Enjoy Parenting (or not) With These 9 Tips
Do you enjoy parenting? I do…most of the time anyway. There are times I’d like to throw in the towel; but overall, I really enjoy parenting. My kids are in the process of “leaving the nest” and I’m going to miss having them at home to parent. As they prepare to leave, I have thought about what I have enjoyed about parenting. I realize I’ve experienced some “joy robbers” and some “joy starters” when it comes to parenting. Sometimes I even allowed the “joy robbers” to take over. I’d like to share these “joy robbers” and “joy starters” with you so you can enjoy parenting “to the max” and avoid the mistakes I’ve made along the way.
- Overscheduling. When you overschedule your children they get tired. You get grumpy. Everyone gets a shorter fuse. Overscheduling makes everyone in the family feel like they are constantly on the run and constantly under pressure. Slow down. Schedule in some down time. Overscheduling is a joy robber.
- Expecting perfection. If you expect perfection from your children you will experience disappointment and frustration. They are children…and children are not perfect. What’s more, you are a parent…and parents are not perfect. We all make mistakes. We all fall short.

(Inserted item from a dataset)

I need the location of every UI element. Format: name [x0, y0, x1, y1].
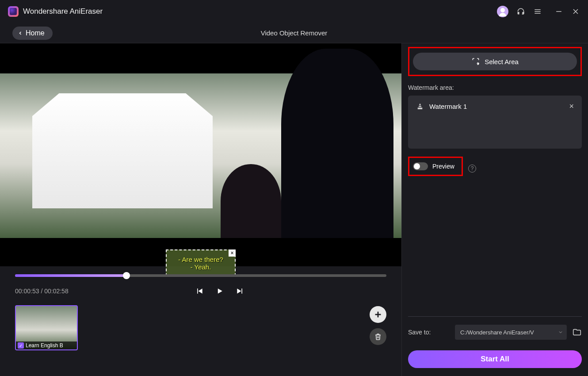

Rather than expecting perfection, encourage everyone to do their best and accept one another in spite of shortcomings. Expecting perfection will rob you of joy.
- Living through your children. We cannot expect our children to live out our unfulfilled dreams. They may not be interested in becoming the star quarterback we dreamed of becoming…or the lead in the musical…or the straight “A” student…or the artist…or the popular jock…you get the idea. Asking them to do so (even subtly) will only lead to frustration. Let your children live their own dream based on their own interests and strengths. Get a life of your own. Living through your children is a definite joy robber.
- Focusing on frustrating moments. Life is filled with frustrations, irritations, and hassles. However, life is also filled with moments of fun, joy, and amazing connections. Joy robbers focus on the frustrations, irritations, and hassles. Count your blessings. Make it a point to “shout out” gratitude. Focusing on the frustrating moments will do nothing for your joy.
- All work and no play. Parents and children need time to play. Sure we need to get some work done; but maybe we can build play into the work. Sometimes we can even set the work aside for a time and enjoy one another’s company while we play. Go ahead and play because all work and no play is a joy robber!
- Spend time with your children. Joyful parents discover the most intimate and joyous times with children come during the most mundane and unexpected moments like driving to the grocery store, getting ready for bed, playing catch, or cooking dinner. You miss joyful moments when time together is rare. Time spent with children is the first joy starter.
- Tune in to your children. Become a student of your children. Learn about their interests, strengths, weak areas, and fears. Take time to meet their friends and teachers. Be accepting of what they dislike about you and the rules they disagree with. The more you tune into your children, the more joy you will discover as a parent.
- Appreciate the little pleasures. Make it a point to express gratitude to your children every day. Appreciate the little things they do around the house, even if miniscule. Give a “shout out” of gratitude for the times you spend together, the talks you have, or the activities you enjoy. Thank them for spontaneously doing a chore or following through on something you had to ask them to do. Focus on those things you appreciate rather than the hassles. There are plenty of both; but your joy will grow as you focus on gratitude.
- Play. Make time to play with your children. Play builds intimacy. Play empowers us to resolve conflict. Play is fun! You can play board games, catch, music, or just joke around. Make it a point to play with your children—it’s a great relationship builder and joy starter!